The way that Xen handles MSI PIRQs is kind of awful.
There is a special MSI message which targets a PIRQ. The vector in the
low bits of data must be zero. The low 8 bits of the PIRQ# are in the
destination ID field, the extended destination ID field is unused, and
instead the high bits of the PIRQ# are in the high 32 bits of the address.
Using the high bits of the address means that we can't intercept and
translate these messages in kvm_send_msi(), because they won't be caught
by the APIC — addresses like 0x1000fee46000 aren't in the APIC's range.
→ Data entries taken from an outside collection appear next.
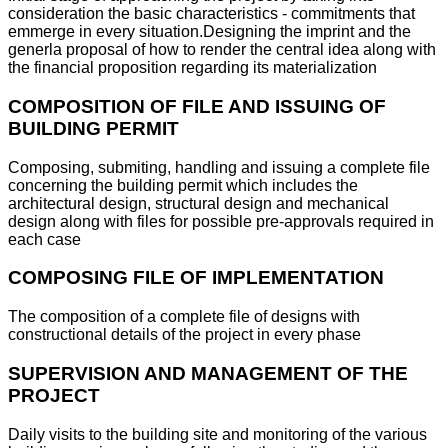
consideration the basic characteristics - commitments that
emmerge in every situation.Designing the imprint and the
generla proposal of how to render the central idea along with
the financial proposition regarding its materialization
COMPOSITION OF FILE AND ISSUING OF
BUILDING PERMIT
Composing, submiting, handling and issuing a complete file
concerning the building permit which includes the
architectural design, structural design and mechanical
design along with files for possible pre-approvals required in
each case
COMPOSING FILE OF IMPLEMENTATION
The composition of a complete file of designs with
constructional details of the project in every phase
SUPERVISION AND MANAGEMENT OF THE
PROJECT
Daily visits to the building site and monitoring of the various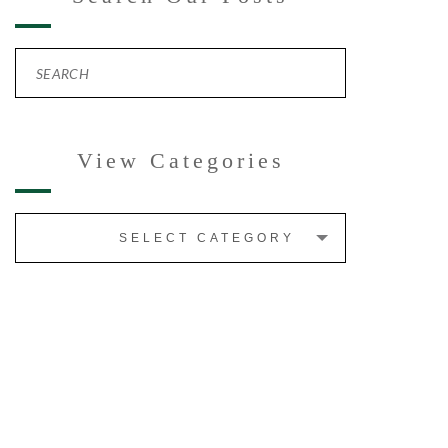
View Categories
SELECT CATEGORY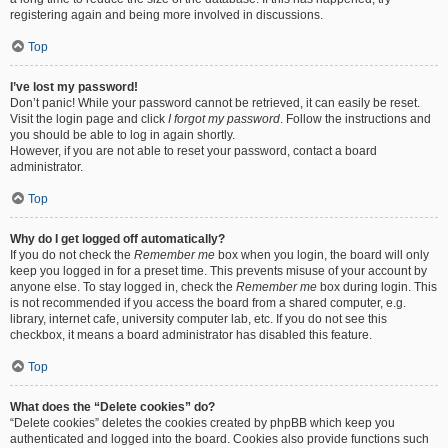
registering again and being more involved in discussions.
Top
I’ve lost my password!
Don’t panic! While your password cannot be retrieved, it can easily be reset.
Visit the login page and click
I forgot my password
. Follow the instructions and
you should be able to log in again shortly.
However, if you are not able to reset your password, contact a board
administrator.
Top
Why do I get logged off automatically?
If you do not check the
Remember me
box when you login, the board will only
keep you logged in for a preset time. This prevents misuse of your account by
anyone else. To stay logged in, check the
Remember me
box during login. This
is not recommended if you access the board from a shared computer, e.g.
library, internet cafe, university computer lab, etc. If you do not see this
checkbox, it means a board administrator has disabled this feature.
Top
What does the “Delete cookies” do?
“Delete cookies” deletes the cookies created by phpBB which keep you
authenticated and logged into the board. Cookies also provide functions such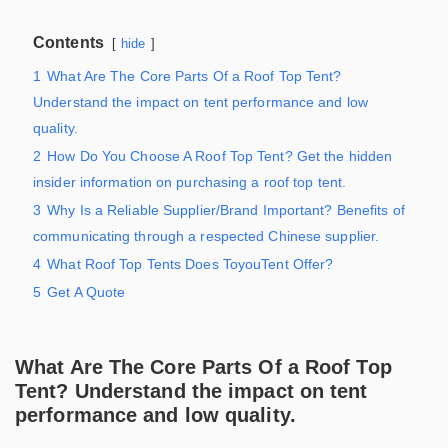
Contents
hide
1
What Are The Core Parts Of a Roof Top Tent?
Understand the impact on tent performance and low
quality.
2
How Do You Choose A Roof Top Tent? Get the hidden
insider information on purchasing a roof top tent.
3
Why Is a Reliable Supplier/Brand Important? Benefits of
communicating through a respected Chinese supplier.
4
What Roof Top Tents Does ToyouTent Offer?
5
Get A Quote
What Are The Core Parts Of a Roof Top
Tent? Understand the impact on tent
performance and low quality.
So we catch them in pci_msi_trigger() instead, and deliver the event
channel directly.
That isn't even the worst part. The worst part is that Xen snoops on
writes to devices' MSI vectors while they are *masked*. When a MSI
message is written which looks like it targets a PIRQ, it remembers
the device and vector for later.
When the guest makes a hypercall to bind that PIRQ# (snooped from a
marked MSI vector) to an event channel port, Xen *unmasks* that MSI
vector on the device. Xen guests using PIRQ delivery of MSI don't
ever actually unmask the MSI for themselves.
Now that this is working we can finally enable XENFEAT_hvm_pirqs and
let the guest use it all.
Tested with passthrough igb and emulated e1000e + AHCI.